Now it’s worth noting that a few things need to be edited, the ‘OSKit on UNIX’ thing won’t build cleanly and I didn’t investigate as Qemu is a thing now. So disable it in the modules.x86.pc file. Then run configure like this:
sh configure --host=i586-linux --prefix=/oskit --build=i586-linux --enable-modulefile=modules.x86.pc
Despite using the host, build or target setting it doesn’t pick up prefix of our cross compiler, so you have to manually edit Makeconf
Be sure to change the tool exports to look like this:
export CC = i586-linux-gcc
export LD = i586-linux-ld
export STRIP = i586-linux-strip
export AR = i586-linux-ar
export RANLIB = i586-linux-ranlib
export OBJCOPY = i586-linux-objcopy
export NM = i586-linux-nm
And finally remove -fno-strict-aliasing from OSKIT_FFLAGS, and now you can build!

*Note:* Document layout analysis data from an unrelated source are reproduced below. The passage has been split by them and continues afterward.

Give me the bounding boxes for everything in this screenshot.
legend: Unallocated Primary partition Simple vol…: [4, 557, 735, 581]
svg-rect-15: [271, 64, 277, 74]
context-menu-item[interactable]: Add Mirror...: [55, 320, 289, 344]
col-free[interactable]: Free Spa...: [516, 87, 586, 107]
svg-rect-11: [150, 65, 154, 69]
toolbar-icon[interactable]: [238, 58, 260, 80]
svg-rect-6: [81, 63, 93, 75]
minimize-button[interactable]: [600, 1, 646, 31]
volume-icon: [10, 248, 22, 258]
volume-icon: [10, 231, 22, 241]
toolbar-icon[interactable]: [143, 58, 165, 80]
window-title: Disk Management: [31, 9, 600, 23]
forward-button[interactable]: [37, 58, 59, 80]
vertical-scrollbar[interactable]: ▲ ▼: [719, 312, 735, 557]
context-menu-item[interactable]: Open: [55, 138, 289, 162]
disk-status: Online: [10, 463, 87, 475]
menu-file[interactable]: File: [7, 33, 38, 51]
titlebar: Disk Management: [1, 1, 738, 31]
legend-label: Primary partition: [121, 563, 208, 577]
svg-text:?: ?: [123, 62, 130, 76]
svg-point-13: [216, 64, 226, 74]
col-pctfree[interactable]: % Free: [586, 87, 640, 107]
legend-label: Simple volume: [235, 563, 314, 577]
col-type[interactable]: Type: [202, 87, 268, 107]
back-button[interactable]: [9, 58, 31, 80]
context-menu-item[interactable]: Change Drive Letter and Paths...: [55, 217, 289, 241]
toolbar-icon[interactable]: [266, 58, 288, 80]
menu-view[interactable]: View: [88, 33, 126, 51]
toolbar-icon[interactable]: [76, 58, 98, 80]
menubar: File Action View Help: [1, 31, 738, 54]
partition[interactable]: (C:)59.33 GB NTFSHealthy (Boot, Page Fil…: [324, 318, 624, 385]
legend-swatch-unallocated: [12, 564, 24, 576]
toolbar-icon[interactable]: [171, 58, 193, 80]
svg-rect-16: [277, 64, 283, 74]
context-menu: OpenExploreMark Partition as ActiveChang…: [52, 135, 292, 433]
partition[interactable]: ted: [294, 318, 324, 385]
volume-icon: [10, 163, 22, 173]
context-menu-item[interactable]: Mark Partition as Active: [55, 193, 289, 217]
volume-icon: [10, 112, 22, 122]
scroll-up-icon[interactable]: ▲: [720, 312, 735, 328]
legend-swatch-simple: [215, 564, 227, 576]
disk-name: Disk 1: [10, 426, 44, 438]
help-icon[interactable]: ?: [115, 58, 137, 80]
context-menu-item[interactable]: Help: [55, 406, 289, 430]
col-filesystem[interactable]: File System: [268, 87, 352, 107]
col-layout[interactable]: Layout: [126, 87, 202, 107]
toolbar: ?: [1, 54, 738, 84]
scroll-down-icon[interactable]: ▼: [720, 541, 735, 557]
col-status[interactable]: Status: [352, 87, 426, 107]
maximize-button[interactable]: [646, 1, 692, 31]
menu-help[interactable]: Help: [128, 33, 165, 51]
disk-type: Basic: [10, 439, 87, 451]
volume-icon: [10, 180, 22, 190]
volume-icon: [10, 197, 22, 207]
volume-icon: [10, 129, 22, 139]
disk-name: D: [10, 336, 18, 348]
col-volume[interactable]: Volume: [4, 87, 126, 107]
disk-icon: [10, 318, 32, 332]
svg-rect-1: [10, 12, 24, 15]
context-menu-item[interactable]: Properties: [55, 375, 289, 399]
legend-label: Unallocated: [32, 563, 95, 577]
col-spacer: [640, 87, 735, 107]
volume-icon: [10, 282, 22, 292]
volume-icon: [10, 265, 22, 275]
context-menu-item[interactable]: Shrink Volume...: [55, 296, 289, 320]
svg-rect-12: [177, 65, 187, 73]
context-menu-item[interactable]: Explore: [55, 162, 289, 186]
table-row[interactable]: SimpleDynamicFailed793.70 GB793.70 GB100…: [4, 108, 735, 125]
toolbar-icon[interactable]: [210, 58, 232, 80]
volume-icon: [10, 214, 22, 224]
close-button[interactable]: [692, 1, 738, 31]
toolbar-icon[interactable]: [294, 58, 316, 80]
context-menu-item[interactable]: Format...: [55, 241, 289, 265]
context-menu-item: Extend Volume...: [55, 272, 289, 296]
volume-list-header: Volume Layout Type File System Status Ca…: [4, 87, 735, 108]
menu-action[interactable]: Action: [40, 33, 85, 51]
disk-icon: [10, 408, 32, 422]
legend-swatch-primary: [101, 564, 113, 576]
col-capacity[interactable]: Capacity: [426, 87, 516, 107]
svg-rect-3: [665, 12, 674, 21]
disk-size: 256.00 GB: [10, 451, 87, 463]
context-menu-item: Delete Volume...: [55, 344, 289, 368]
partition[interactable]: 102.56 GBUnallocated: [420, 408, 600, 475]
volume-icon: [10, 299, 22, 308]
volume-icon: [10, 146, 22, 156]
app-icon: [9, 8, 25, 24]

The bonus is that it’ll build well under a minute on a modern machine.
As mentioned above you should now be able to take the hello world example kernel, and transform it to a multiboot, and boot it via grub.
Again this was such an exciting project I’d hate for it to just suddenly die in absolute obscurity. Maybe it’ll inspire others to try “assisted bare metal” programs, there was a DooM OS, among others in the era.